CI 114: A Modest Proposal?

By Beacon Staff
By Tim Baldwin

In 2014, Montana may be able to vote on citizen initiative (CI) 114 if enough signatures are gathered to put it on the ballot. CI 114 would amend Montana’s Constitution requiring that the Legislature be 50 percent men and 50 percent women. CI 114 is absurd!

CI 114 puts gender above qualifications; degrades women; takes away voter choice; has no relationship to merits; assumes women think differently than men; and presumes Montanans are prejudiced against women.

And what if there are not enough women to run for the Legislature – will the governor force women to become candidates? Will districts not be represented for lack of women candidates? What if election results reveal that 60 percent of the legislators were men and 40 percent were women. Is the governor going to remove 10 percent of the men from office and appoint women?

And why stop at the Legislature? Why not require the judiciary and executive offices be proportional based on class? And why does CI 114 stop at the gender class? There are other classes, too: race, religion, occupation, wealth, education. Why doesn’t CI 114 require proportionality among these classes? It doesn’t, so obviously it discriminates against them, especially minorities.

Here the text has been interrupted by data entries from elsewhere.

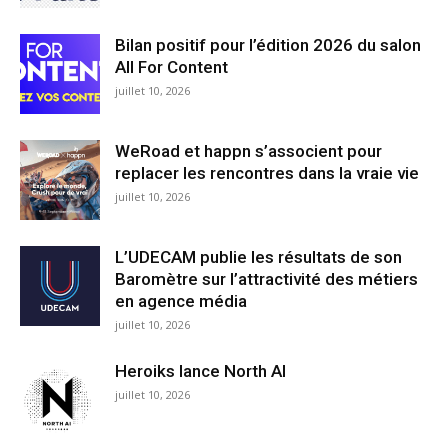
Bilan positif pour l’édition 2026 du salon
All For Content
juillet 10, 2026
WeRoad et happn s’associent pour
replacer les rencontres dans la vraie vie
juillet 10, 2026
L’UDECAM publie les résultats de son
Baromètre sur l’attractivité des métiers
en agence média
juillet 10, 2026
Heroiks lance North AI
juillet 10, 2026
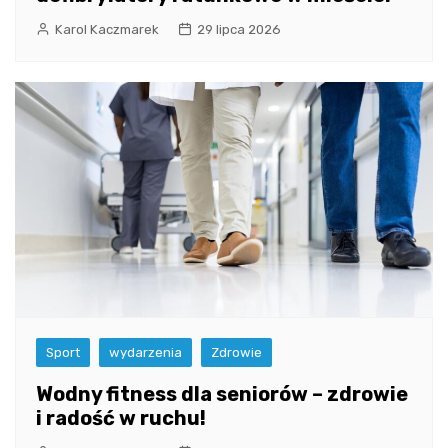
Karol Kaczmarek
29 lipca 2026
Sport
wydarzenia
Zdrowie
Wodny fitness dla seniorów – zdrowie
i radość w ruchu!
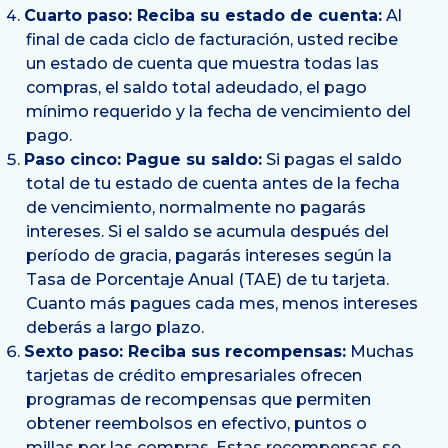
Cuarto paso: Reciba su estado de cuenta:
Al
final de cada ciclo de facturación, usted recibe
un estado de cuenta que muestra todas las
compras, el saldo total adeudado, el pago
mínimo requerido y la fecha de vencimiento del
pago.
Paso cinco: Pague su saldo:
Si pagas el saldo
total de tu estado de cuenta antes de la fecha
de vencimiento, normalmente no pagarás
intereses. Si el saldo se acumula después del
período de gracia, pagarás intereses según la
Tasa de Porcentaje Anual (TAE) de tu tarjeta.
Cuanto más pagues cada mes, menos intereses
deberás a largo plazo.
Sexto paso: Reciba sus recompensas:
Muchas
tarjetas de crédito empresariales ofrecen
programas de recompensas que permiten
obtener reembolsos en efectivo, puntos o
millas por las compras. Estas recompensas se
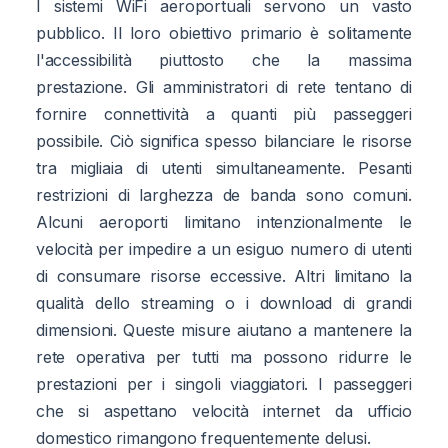
I sistemi WiFi aeroportuali servono un vasto
pubblico. Il loro obiettivo primario è solitamente
l'accessibilità piuttosto che la massima
prestazione. Gli amministratori di rete tentano di
fornire connettività a quanti più passeggeri
possibile. Ciò significa spesso bilanciare le risorse
tra migliaia di utenti simultaneamente. Pesanti
restrizioni di larghezza de banda sono comuni.
Alcuni aeroporti limitano intenzionalmente le
velocità per impedire a un esiguo numero di utenti
di consumare risorse eccessive. Altri limitano la
qualità dello streaming o i download di grandi
dimensioni. Queste misure aiutano a mantenere la
rete operativa per tutti ma possono ridurre le
prestazioni per i singoli viaggiatori. I passeggeri
che si aspettano velocità internet da ufficio
domestico rimangono frequentemente delusi.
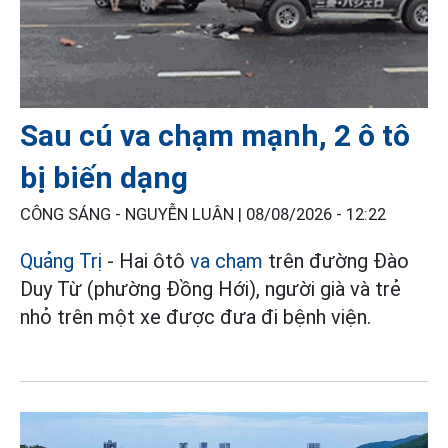
Sau cú va chạm mạnh, 2 ô tô
bị biến dạng
CÔNG SÁNG - NGUYỄN LUÂN |
08/08/2026 - 12:22
Quảng Trị
- Hai ôtô
va chạm
trên đường Đào
Duy Từ (phường Đồng Hới), người già và trẻ
nhỏ trên một xe được đưa đi bệnh viện.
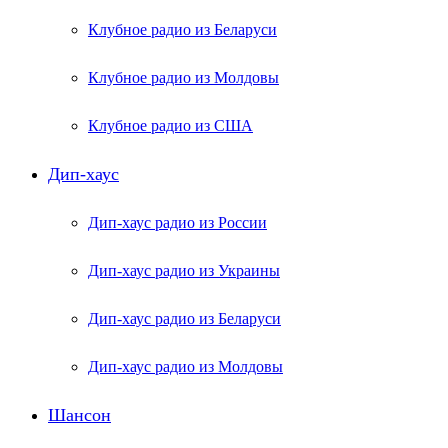
Клубное радио из Беларуси
Клубное радио из Молдовы
Клубное радио из США
Дип-хаус
Дип-хаус радио из России
Дип-хаус радио из Украины
Дип-хаус радио из Беларуси
Дип-хаус радио из Молдовы
Шансон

CI 114 is plain wrong, anti-democratic, and unworkable. Don’t sign the petition for CI 114 and vote NO on CI 114.

By Joe Carbonari

I favor women’s involvement in politics, including their serving in any and all elective offices. Just ask my wife. I do not, however, favor the proposed CI-114, which calls for Montana’s Legislature to be comprised of exactly one-half men and one-half women. The transition period called for is short … the exact timing dependent upon the effective date of the next redistricting and reapportionment plan. The logistics alone are mind-boggling. The difficulties involved in recruiting properly qualified candidates to fit the potential election resultants make my head spin, very uncomfortably. Perhaps there are better paths to a better balance.

For instance, we might make our Legislature more “server friendly.” Our citizen Legislature meets for roughly 90 days every other year. Many, if not most, gainfully employed citizens find it difficult to free up that time. For women, particularly, it can even be more difficult. Not undoable, but certainly difficult. It is made even more so by the fact that the pay is minimal at best. This is true for men as well, and it limits the make-up of the Legislature to those that are fortunate enough to be in a position to afford, perhaps resulting in a limited and un-representative cross-section of our citizenry.

Let’s give this some more thought. The goals are good, but the means are problematic. What do the women say?